Openly Gay

If there is one singular phrase that can corral a huge batch of anger it’s reading about how someone is ‘Openly Gay’. It’s the context that gets me most of all. Context is a theme I will be exploring in the next few blog entries, so you might as well get comfortable now with my ranting and raving.

What angers me most is that there is some fundamental difference between “Gay” and “Openly Gay” – a kind of paper-based room-divider-esque closet for people to hide in while trying to appeal to the masses. The difference between “Gay” so and so and “Openly Gay” so and so makes every part of me tremble with rage. I see the phrase “Openly Gay” in headlines and it just turns in my gut like a knife – that being public and sharing your sexual orientation is in itself a newsworthy event. It is not a newsworthy event, if someone is gay, they are gay. What is the shock and awe associated with this?

Centrally this touches on a huge pet peeve of mine. People who hide in the closet, thinking they are protecting themselves when they are doing nothing more than dodging the truth and avoiding unpleasant feelings. The longer you dwell in the closet the harder it is to open the door, and if you spend too much time there, you run the risk of losing the seam where the door really is and thinking you are in a jail cell for the rest of your life.

The rest of this touches on the number of homosexuals in our world. Everyone is under the impression that there are just a really limited number of homosexuals and that we can be gleefully written off because we aren’t important enough to consider as being worth it to regard and respect. If everyone who was gay in the closet came out spontaneously, our world would change. The truth would not only set you free, it would set us all free. The truth is like light, it cleans what it touches and from my recent experiences (more on those later) that light is more needful than ever to come out and illuminate every little nook and cranny. If you don’t think it’s important for your social health, it’s vital for your biological and spiritual health as well!
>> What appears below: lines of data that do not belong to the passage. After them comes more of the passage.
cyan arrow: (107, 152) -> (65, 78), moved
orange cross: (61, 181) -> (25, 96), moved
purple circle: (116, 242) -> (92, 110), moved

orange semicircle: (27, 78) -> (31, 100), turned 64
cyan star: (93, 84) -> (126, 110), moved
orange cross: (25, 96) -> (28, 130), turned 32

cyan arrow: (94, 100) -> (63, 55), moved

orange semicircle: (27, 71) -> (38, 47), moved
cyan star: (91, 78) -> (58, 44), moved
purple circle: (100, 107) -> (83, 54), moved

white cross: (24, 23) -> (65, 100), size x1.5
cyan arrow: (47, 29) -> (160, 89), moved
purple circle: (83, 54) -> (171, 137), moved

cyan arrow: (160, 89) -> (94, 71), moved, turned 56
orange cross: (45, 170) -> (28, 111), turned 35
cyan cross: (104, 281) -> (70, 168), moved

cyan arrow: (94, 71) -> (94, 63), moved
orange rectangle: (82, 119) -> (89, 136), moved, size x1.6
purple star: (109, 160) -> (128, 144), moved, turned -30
I recently had the pleasure to watch this blog-entry from a fellow by the moniker of Davey Wavey. He’s quite wise for someone so young and instead of replicating his words I can just point to him and have everyone watch what he has to say on this subject. It is time for people to stop using the phrase “Openly Gay” because all Gays should be “Open” already. Hiding is bad for you, it’s bad for me, it’s bad for us all!

2 thoughts on “Openly Gay

  1. Although I think you're absolutely right regarding the biological/spiritual health issue, I think "open" vs. not is a more multifaceted issue than that alone. There's a fine line between "open" and "overstated", imo.

    By overstated, I mean that some (many?) take it so far that they wear their orientation like a badge, like something they earned that is worth celebrating just by virtue of existence. Certainly the solidarity is a legitimate way to bolster self-esteem knocked into the gutter by a polarized society, but I just find it odd that so much flag-waving and ego results from something we strongly believe to be of primarily genetic origin.
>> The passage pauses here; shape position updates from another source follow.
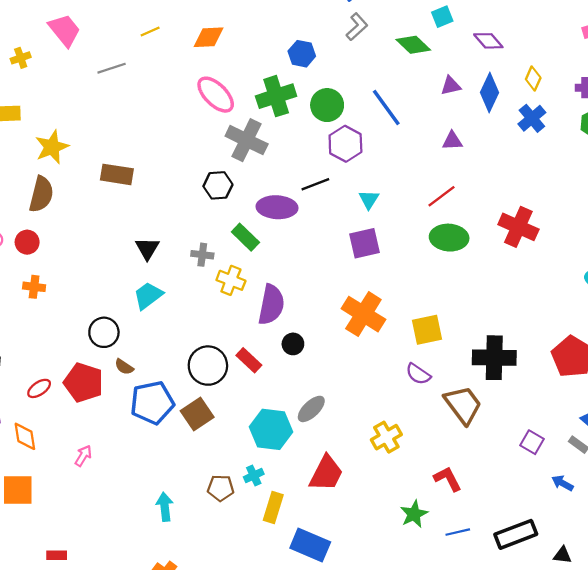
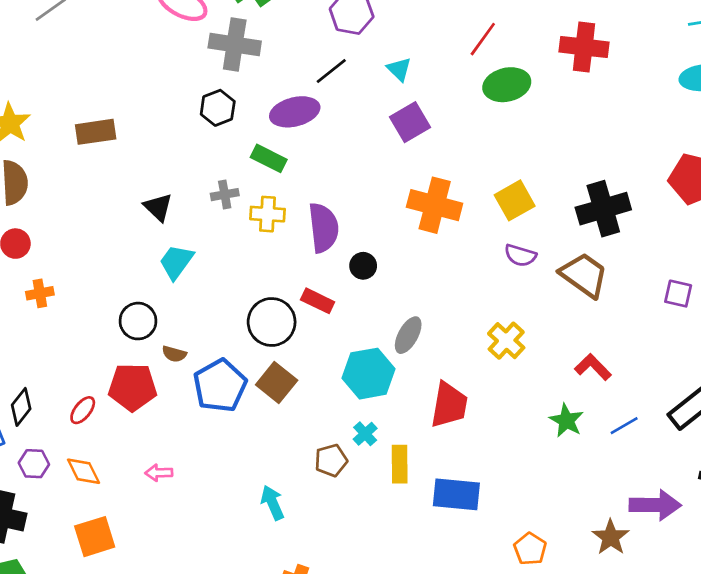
pink arrow: (83, 456) -> (159, 473), turned -105

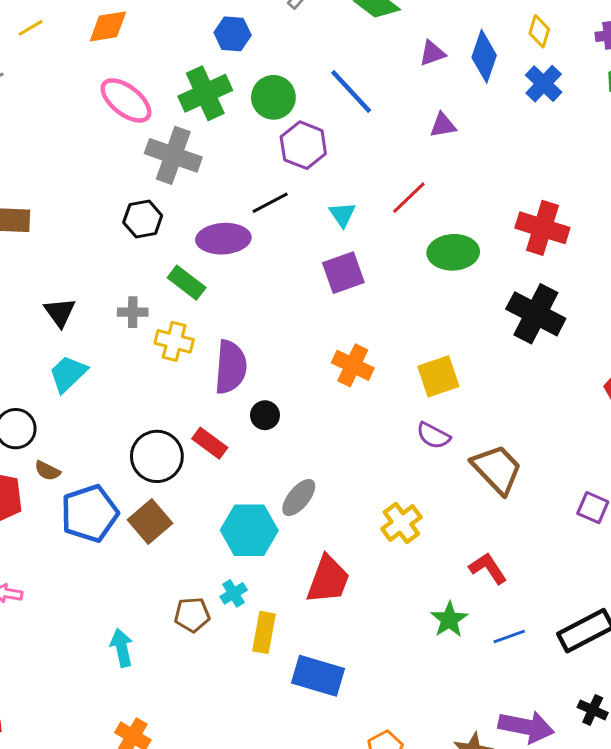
red line: (483, 39) -> (409, 198), moved
orange cross: (435, 205) -> (353, 365), size x0.7
black cross: (603, 209) -> (536, 314), moved, turned 33

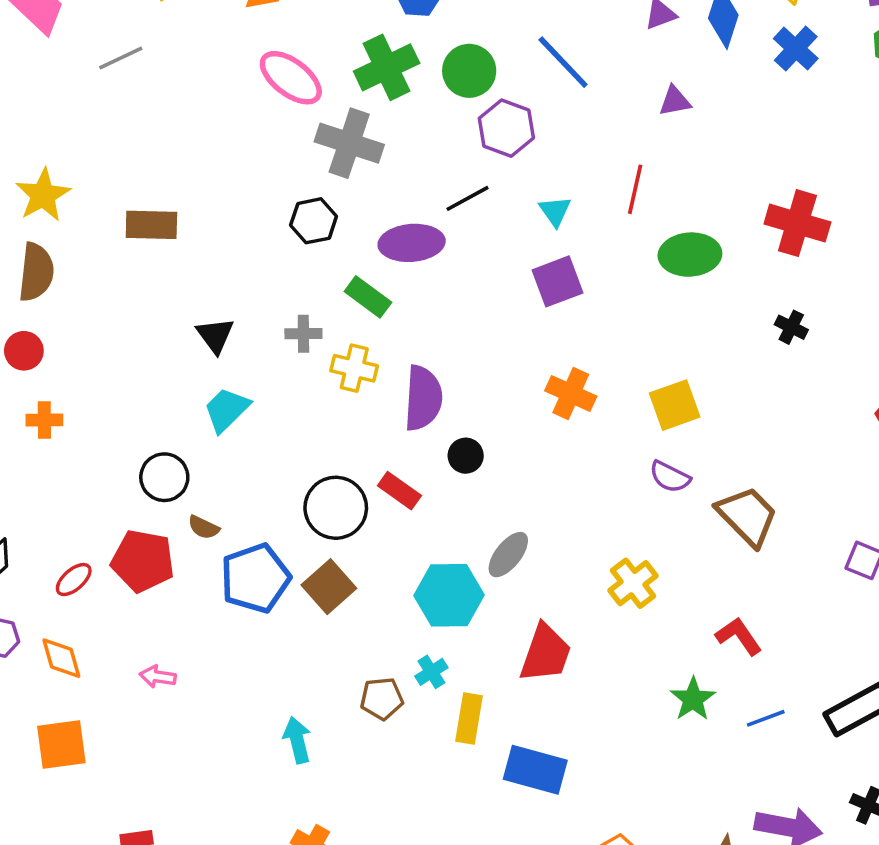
red line: (409, 198) -> (635, 189), turned -33
black cross: (536, 314) -> (791, 327), size x0.5

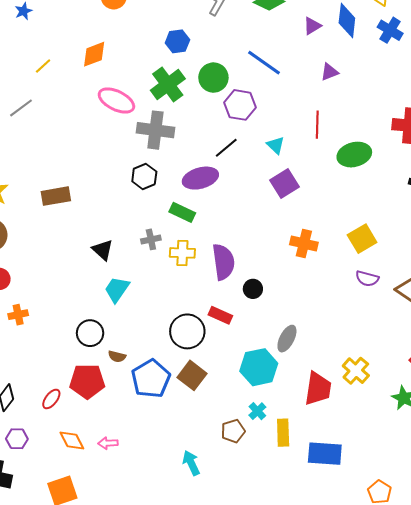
yellow cross: (633, 583) -> (356, 371), moved
orange diamond: (61, 658) -> (72, 441), moved

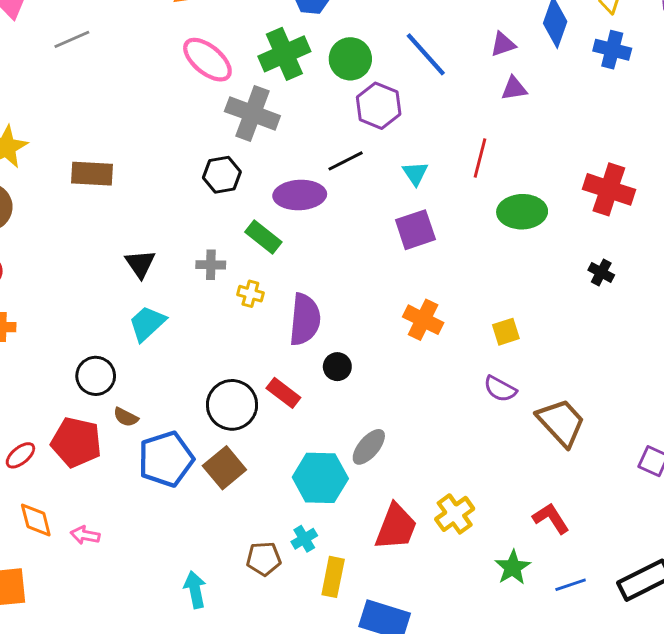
purple triangle: (312, 26) -> (503, 44), moved
blue cross: (390, 30) -> (612, 50), turned -30
yellow square: (362, 239) -> (506, 332), size x0.7
yellow cross: (182, 253) -> (250, 294), size x0.7

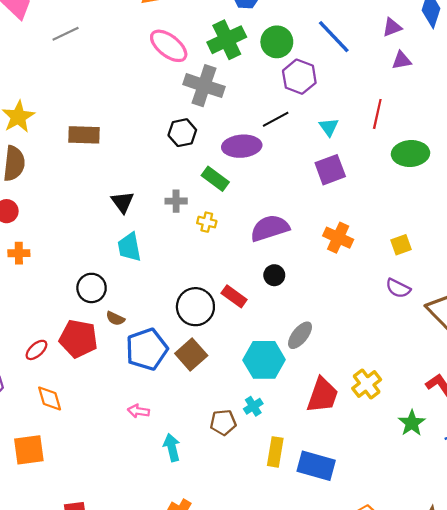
purple semicircle: (305, 319) -> (270, 228), moved, turned -111
cyan trapezoid: (147, 323) -> (129, 247), turned -56
pink arrow: (85, 535) -> (139, 411), moved
yellow rectangle: (333, 577) -> (275, 452), moved

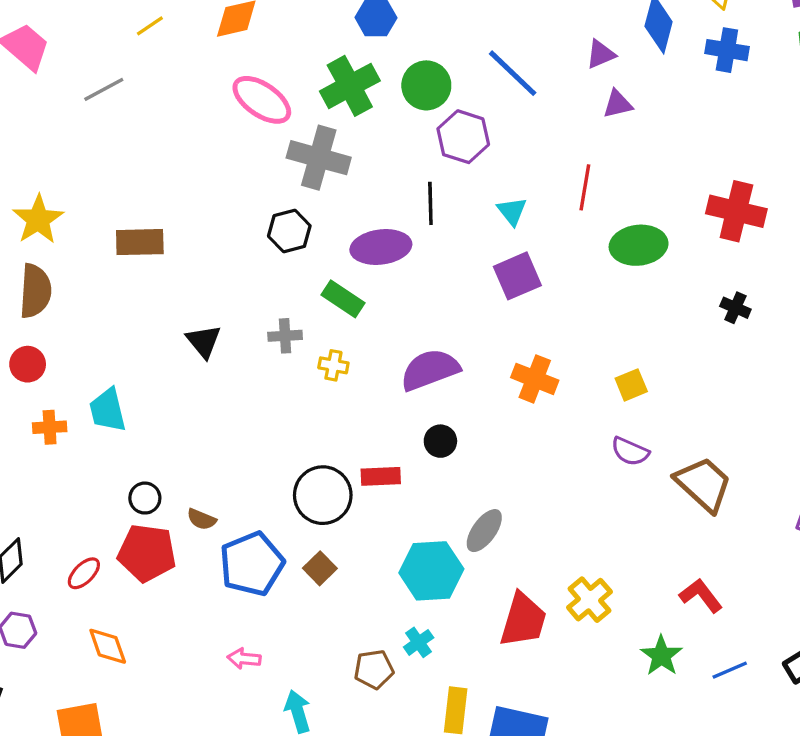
black line: (276, 119) -> (430, 203), turned -60
cyan trapezoid: (129, 247) -> (108, 410), moved
black circle: (92, 288) -> (145, 498), moved, size x0.7
red rectangle: (234, 296) -> (381, 476), turned -35
brown square: (191, 354) -> (320, 568), size x0.7

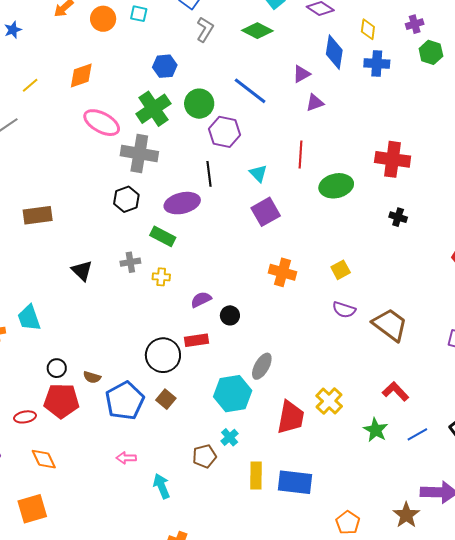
purple semicircle: (430, 370) -> (201, 300), moved, size x0.6
red ellipse: (84, 573) -> (25, 417), turned 40

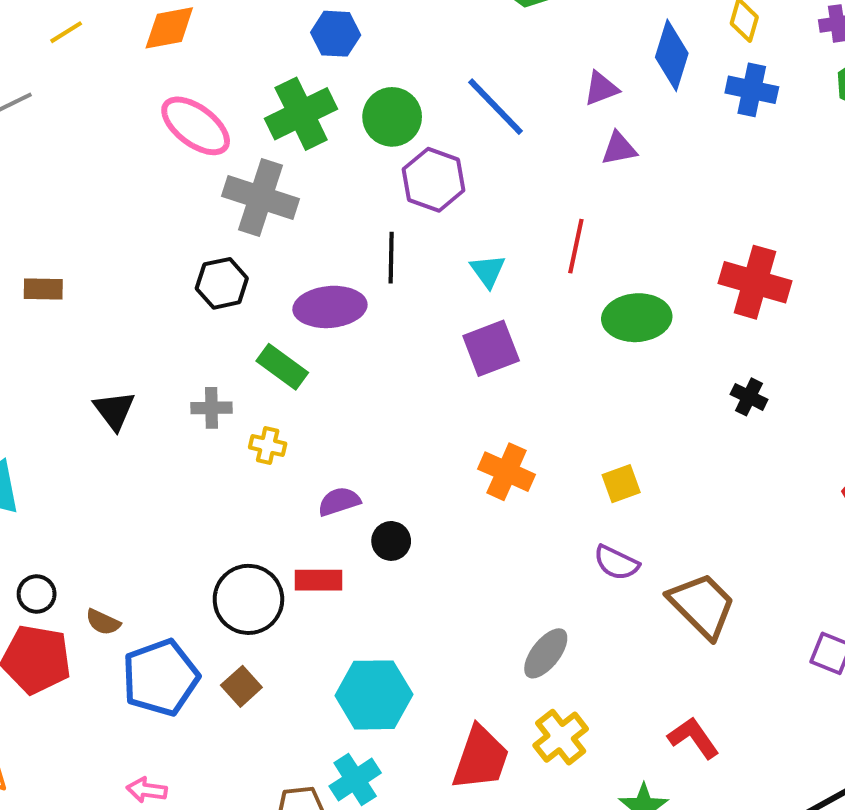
brown rectangle: (38, 215) -> (43, 289), size x0.7
gray ellipse: (262, 366) -> (546, 653), moved
cyan cross: (230, 437) -> (355, 780), size x1.4

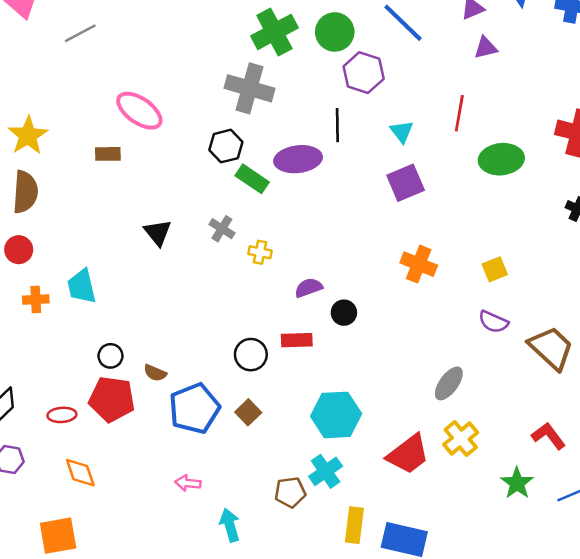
pink ellipse: (196, 126) -> (139, 111), moved
green rectangle: (282, 367) -> (252, 179), moved
gray cross: (212, 408) -> (222, 229), turned 35
black circle: (248, 599) -> (251, 355), size x0.7
red trapezoid: (481, 758) -> (408, 454), turned 36

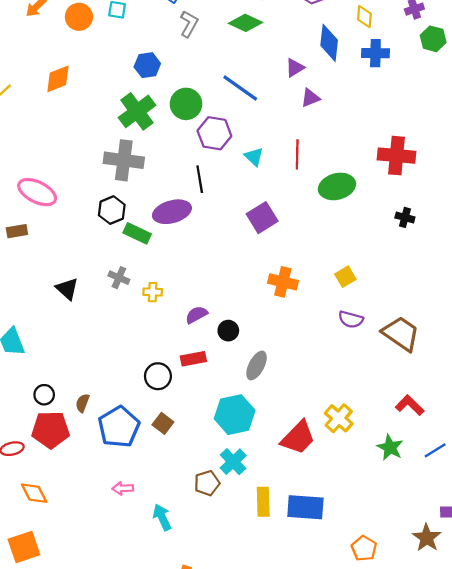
cyan triangle: (402, 132) -> (254, 157), moved
brown semicircle: (155, 373) -> (82, 403), turned 96
gray ellipse: (449, 383) -> (257, 365), moved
    I think there's something to be said here about the need for people to have a "sense of place", specifically an idea of their context in the world. Sexuality is important, as are self-esteem and a sense of belonging, but without that "sense of place" you get both extremes: people buried in their dark closets, AND people who think their shit smells like dahlias just because they're gay.

    • The only reason I think it's important is because as a group, our rights are not the same as they are for everyone else. Case in point, in Michigan I cannot marry Scott, so I don't have access to Bereavement Leave if someone in his family should die. I think that's really unfair, as we've been together and have an established home for longer than many straight marriages last. With people hiding in the closet, we have weak political power; we just don't appear on the radar screens of politicians. If everyone were to come out of the closet, not in a blaze of glory mind you, but at least be truthful to those that you know, then more people would know a gay person or a gay couple and be less apt to engage in bigoted politics, especially in the voting booth.